**WHAT NEEDS TO BE DONE:**
A faithful copy of the data, pictures omitted, is the required answer.

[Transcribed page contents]

=== Begin Enclosure ===

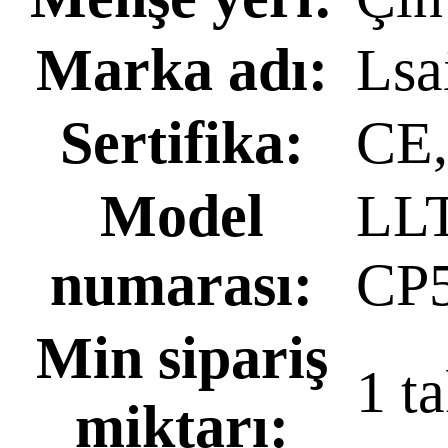
Marka adı:
Lsai
Sertifika:
CE
Model
LLT
numarası:
CP
Min sipariş
1 t
miktarı:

=== End Enclosure ===

**RESPONSE TO THE EXERCISE:**
Marka adı:
Lsai
Sertifika:
CE
Model
LLT
numarası:
CP
Min sipariş
1 t
miktarı:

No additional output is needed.